→ **EXERCISE DIRECTIONS**
All lines in the records below that hold "Mike" are to be shown.

DATA PROVIDED section start

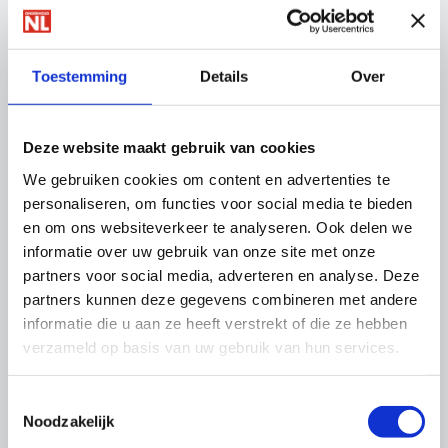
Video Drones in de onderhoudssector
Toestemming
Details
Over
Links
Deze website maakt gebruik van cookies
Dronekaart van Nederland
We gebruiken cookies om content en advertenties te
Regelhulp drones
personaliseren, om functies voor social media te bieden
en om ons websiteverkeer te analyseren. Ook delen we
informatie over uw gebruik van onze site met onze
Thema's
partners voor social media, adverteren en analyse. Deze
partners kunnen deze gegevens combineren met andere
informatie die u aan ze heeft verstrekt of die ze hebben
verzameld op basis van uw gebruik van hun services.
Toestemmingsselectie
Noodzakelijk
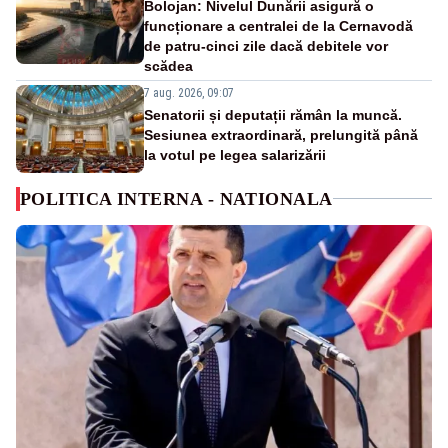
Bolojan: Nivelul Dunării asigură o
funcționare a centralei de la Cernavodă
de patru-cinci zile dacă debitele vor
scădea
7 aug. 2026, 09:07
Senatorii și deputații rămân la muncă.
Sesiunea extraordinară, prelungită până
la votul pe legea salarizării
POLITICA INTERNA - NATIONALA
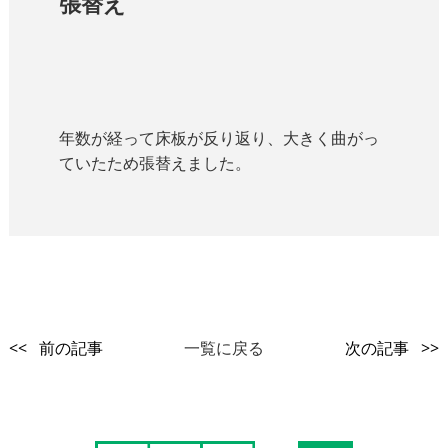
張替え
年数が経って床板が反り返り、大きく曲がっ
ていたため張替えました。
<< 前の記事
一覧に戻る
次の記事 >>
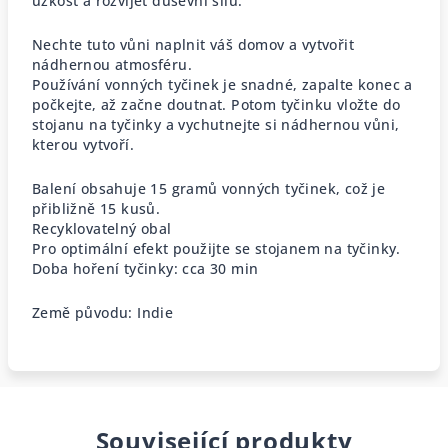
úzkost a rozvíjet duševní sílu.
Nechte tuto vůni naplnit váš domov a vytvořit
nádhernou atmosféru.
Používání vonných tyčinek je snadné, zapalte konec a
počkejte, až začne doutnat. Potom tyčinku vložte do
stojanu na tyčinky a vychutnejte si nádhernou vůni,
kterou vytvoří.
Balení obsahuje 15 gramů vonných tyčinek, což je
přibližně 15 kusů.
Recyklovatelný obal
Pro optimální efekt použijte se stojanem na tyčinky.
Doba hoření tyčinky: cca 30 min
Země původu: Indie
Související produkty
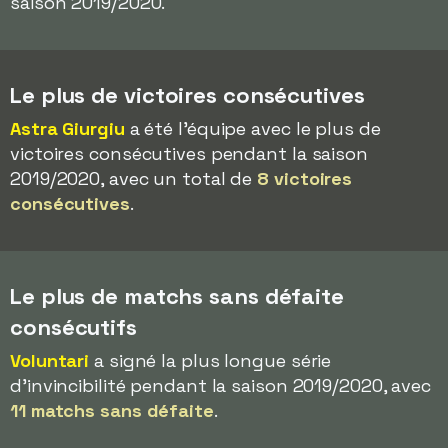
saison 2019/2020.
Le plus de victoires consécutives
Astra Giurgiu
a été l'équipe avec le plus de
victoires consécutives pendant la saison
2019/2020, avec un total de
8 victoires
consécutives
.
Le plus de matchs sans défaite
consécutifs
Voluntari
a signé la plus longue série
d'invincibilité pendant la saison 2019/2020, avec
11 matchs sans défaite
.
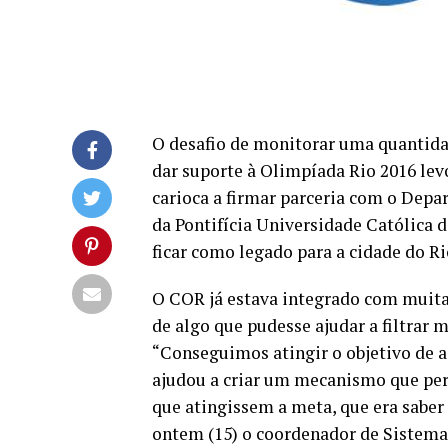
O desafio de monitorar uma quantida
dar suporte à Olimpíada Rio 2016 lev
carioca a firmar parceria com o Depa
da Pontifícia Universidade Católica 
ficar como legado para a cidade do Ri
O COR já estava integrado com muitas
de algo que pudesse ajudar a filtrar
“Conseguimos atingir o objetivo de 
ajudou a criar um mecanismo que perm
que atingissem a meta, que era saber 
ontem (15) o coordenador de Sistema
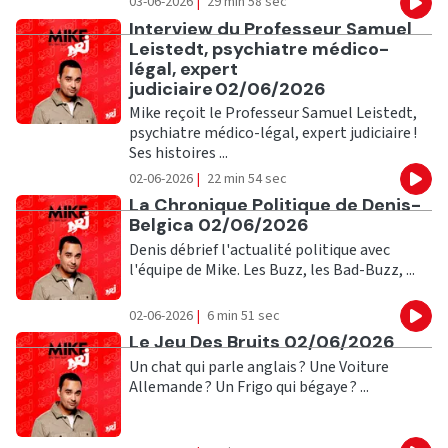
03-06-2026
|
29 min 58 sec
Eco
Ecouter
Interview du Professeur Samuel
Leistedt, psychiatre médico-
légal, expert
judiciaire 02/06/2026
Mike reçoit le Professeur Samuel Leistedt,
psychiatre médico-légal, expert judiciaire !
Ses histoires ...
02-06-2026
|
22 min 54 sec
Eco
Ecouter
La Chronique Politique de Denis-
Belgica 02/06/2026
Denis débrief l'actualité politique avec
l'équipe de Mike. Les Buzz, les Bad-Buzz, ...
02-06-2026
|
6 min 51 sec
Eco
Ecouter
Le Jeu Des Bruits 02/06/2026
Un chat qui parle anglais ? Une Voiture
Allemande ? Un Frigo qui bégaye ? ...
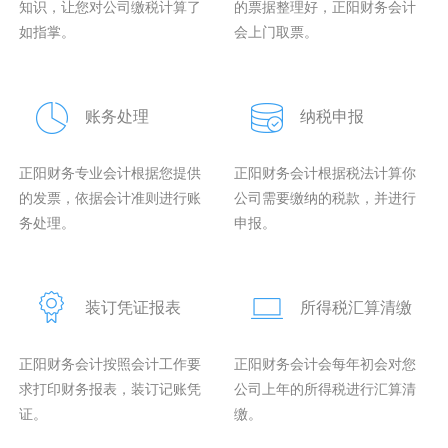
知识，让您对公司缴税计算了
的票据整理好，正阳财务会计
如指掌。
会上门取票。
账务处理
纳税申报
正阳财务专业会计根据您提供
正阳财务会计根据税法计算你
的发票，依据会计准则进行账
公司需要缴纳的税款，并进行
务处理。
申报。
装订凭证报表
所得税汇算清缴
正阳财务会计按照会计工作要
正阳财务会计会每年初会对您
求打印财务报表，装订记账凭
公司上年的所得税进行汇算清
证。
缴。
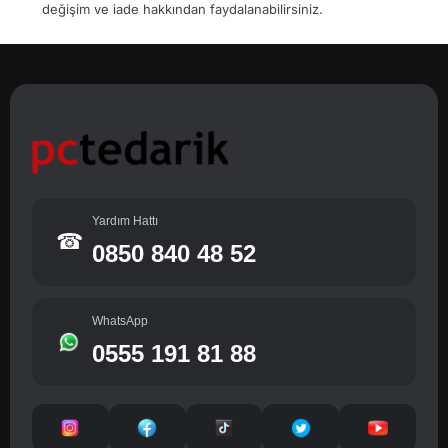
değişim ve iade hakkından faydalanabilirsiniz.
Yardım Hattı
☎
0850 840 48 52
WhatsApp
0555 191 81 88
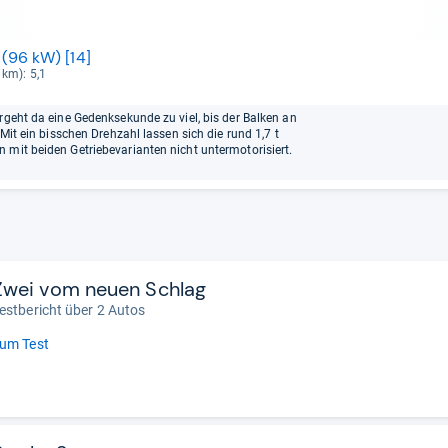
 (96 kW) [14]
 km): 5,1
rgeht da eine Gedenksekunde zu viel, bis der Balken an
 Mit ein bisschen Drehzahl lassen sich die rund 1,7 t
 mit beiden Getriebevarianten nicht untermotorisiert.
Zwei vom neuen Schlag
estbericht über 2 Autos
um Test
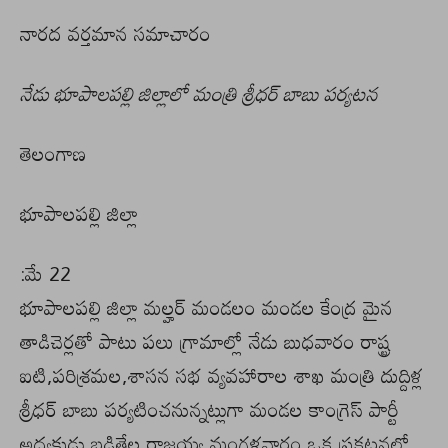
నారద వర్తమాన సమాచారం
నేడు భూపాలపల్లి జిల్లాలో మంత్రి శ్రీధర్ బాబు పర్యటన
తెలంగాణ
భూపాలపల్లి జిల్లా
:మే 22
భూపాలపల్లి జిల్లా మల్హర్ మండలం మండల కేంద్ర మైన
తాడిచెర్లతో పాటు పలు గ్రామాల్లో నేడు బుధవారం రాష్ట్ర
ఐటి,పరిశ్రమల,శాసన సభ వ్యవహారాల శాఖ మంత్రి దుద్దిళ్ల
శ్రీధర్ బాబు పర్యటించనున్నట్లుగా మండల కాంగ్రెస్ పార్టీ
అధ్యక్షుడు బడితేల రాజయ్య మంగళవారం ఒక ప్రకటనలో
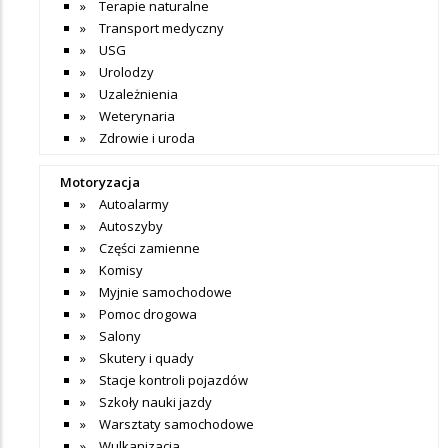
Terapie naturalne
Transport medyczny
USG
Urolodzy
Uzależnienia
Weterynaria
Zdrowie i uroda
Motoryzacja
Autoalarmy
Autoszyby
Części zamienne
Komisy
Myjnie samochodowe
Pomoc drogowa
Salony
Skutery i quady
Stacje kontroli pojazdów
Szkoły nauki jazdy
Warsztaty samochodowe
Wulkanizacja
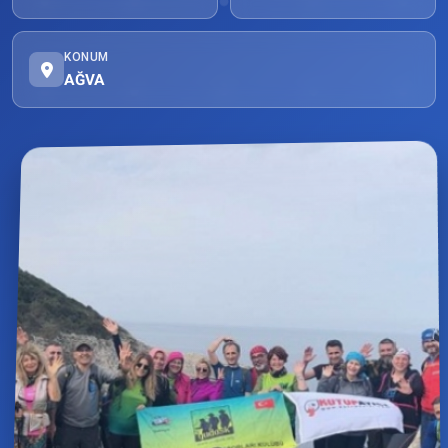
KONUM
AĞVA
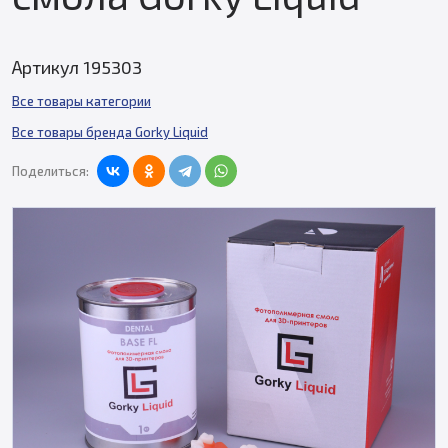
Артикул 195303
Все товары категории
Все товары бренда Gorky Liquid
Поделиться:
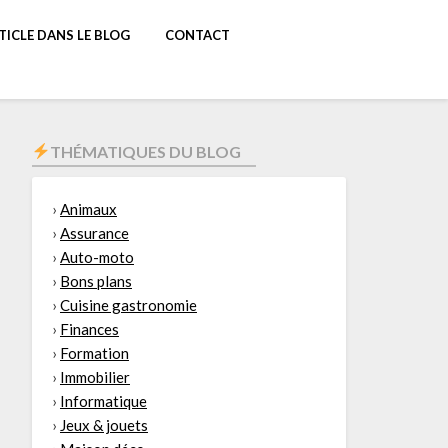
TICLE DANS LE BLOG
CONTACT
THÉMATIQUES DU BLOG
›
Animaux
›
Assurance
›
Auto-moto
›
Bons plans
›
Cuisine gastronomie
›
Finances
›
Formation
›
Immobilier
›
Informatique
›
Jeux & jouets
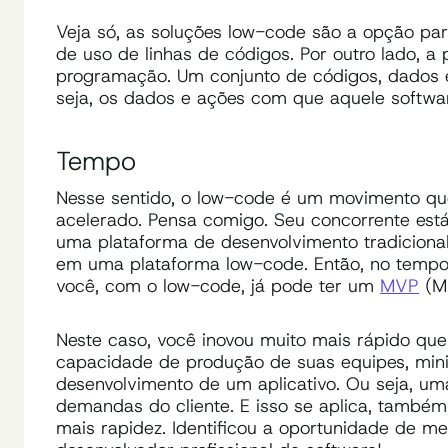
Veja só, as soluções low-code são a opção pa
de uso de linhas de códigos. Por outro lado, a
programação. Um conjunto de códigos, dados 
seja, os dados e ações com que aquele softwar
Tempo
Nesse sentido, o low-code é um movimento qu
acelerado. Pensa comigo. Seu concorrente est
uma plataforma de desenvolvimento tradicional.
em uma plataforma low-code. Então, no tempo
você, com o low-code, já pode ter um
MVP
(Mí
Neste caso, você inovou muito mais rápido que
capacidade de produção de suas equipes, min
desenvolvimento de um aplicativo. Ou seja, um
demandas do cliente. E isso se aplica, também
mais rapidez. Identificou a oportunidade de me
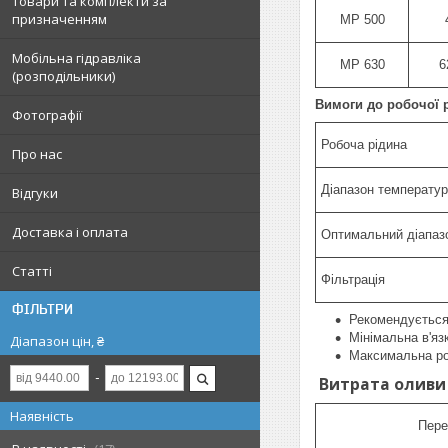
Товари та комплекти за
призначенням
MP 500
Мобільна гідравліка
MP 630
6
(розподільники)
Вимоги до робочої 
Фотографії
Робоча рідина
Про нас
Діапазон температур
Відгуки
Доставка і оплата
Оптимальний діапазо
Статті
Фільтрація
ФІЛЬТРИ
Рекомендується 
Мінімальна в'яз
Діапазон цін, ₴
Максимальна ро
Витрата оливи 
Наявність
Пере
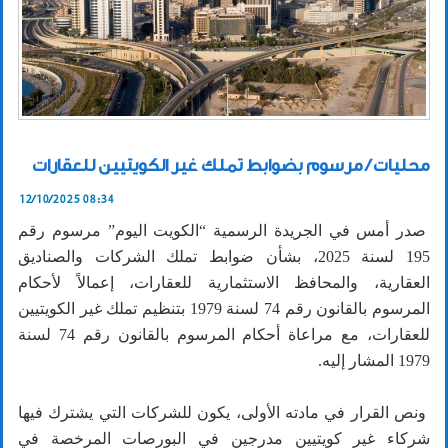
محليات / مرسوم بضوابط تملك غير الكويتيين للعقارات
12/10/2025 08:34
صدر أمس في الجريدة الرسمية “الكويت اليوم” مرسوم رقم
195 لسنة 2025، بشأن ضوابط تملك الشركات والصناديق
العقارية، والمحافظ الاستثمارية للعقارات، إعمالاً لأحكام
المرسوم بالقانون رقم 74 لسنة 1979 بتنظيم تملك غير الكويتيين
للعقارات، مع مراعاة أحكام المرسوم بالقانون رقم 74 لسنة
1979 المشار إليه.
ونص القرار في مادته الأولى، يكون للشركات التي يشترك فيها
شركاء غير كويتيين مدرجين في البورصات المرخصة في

DATA PROVIDED section end

→ **WRITTEN REPLY**
Mike reçoit le Professeur Samuel Leistedt,
l'équipe de Mike. Les Buzz, les Bad-Buzz, ...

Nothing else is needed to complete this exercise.